Proposed rendering of Milwaukee Art Museum expansion including a new lakefront entrance. Photo: Courtesy of Milwaukee Art Museum

Prominent Milwaukee architect Jim Shields walked away from a contract to design a new building for the Milwaukee Art Museum—a $15-million project that includes a 17,000-square-foot addition with a new lakefront entrance—because of conflict with museum management as well as its exhibition designer. According to a story in the Journal Sentinel Online, “there was contention everywhere all along the way,” according to museum director Dan Keegan. “You have probably been at some of these process where someone says A and the other one says B,” Keegan told the paper.

Shields left the project in February, but, surprisingly, his firm, HGA Architects and Engineers, is still the architecture firm of record on the project, albeit with a new lead architect, David Lang. Shields reportedly clashed with David Russick, the museum’s exhibition designer, who is described as having “a flamboyant approach” to the expansion. The story quotes an anonymous architect who says Russick “had a lot of ideas and the museum listened to them over Jim’s.”

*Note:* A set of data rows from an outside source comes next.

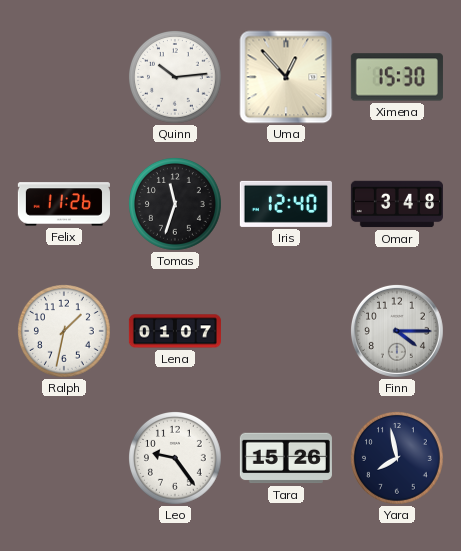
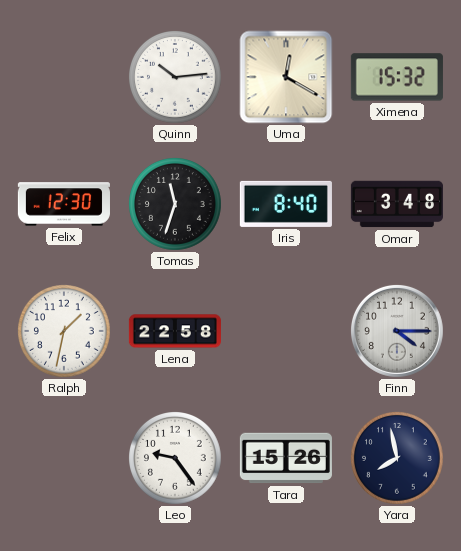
Uma: 12:53 -> 12:20
Ximena: 15:30 -> 15:32
Felix: 11:26 -> 12:30
Iris: 12:40 -> 8:40
Lena: 01:07 -> 22:58
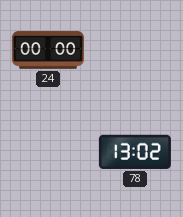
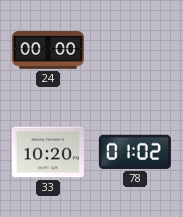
33: none -> 10:20
78: 13:02 -> 01:02
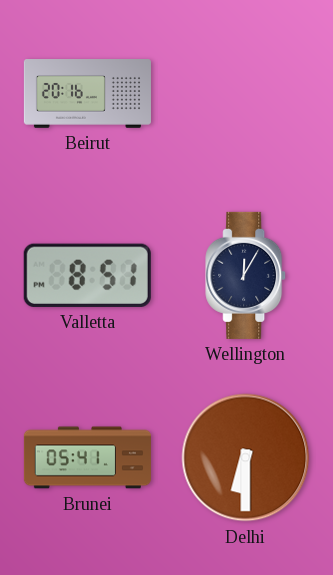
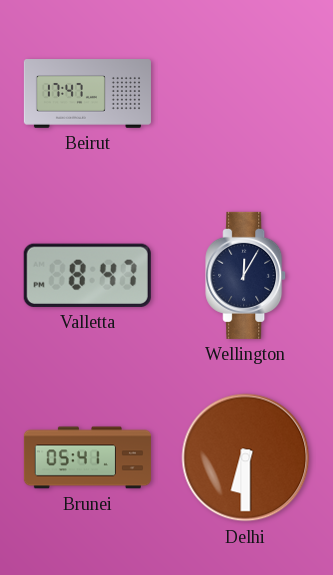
Beirut: 20:16 -> 17:47
Valletta: 8:51 -> 8:47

On a related note, provocative artists Paul McCarthy and Mike Bouchet took on the complex, sometimes contradictory nature of innovative museum architecture with a massive mural installation that wrapped the façade of a Bilbao building and showed Frank Gehry’s Guggenheim Bilbao as an upside-down battleship. Their idea was to protest that museums are often, from their point of view, “inconsiderate” and don’t take into consideration artists or the exhibition of artworks, favoring grand architectural statements.

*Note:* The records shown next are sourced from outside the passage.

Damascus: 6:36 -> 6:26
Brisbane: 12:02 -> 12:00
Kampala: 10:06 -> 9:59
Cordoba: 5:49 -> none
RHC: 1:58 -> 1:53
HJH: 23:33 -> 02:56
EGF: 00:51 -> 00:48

The Guggenheim Bilbao deemed the mural “offensive” and a representative there sent an email to Marlborough Chelsea, in New York, which represents Bouchet (McCarthy is represented by Hauser & Wirth), claiming that the image of the Guggenheim Bilbao is a registered trademark under Spanish Law and that the artists are breaking the law by using “without authorization” an image of the Gehry-designed museum. When the artists learned last Friday that there was an order to remove the mural and that the owners of the building, at 31 Calle Via Gran, planned to comply, they organized a team on their own to remove the mural, so as to avoid damage, and had the work shipped back to Germany, where they currently have a joint show at the Portikus art center in Frankfurt.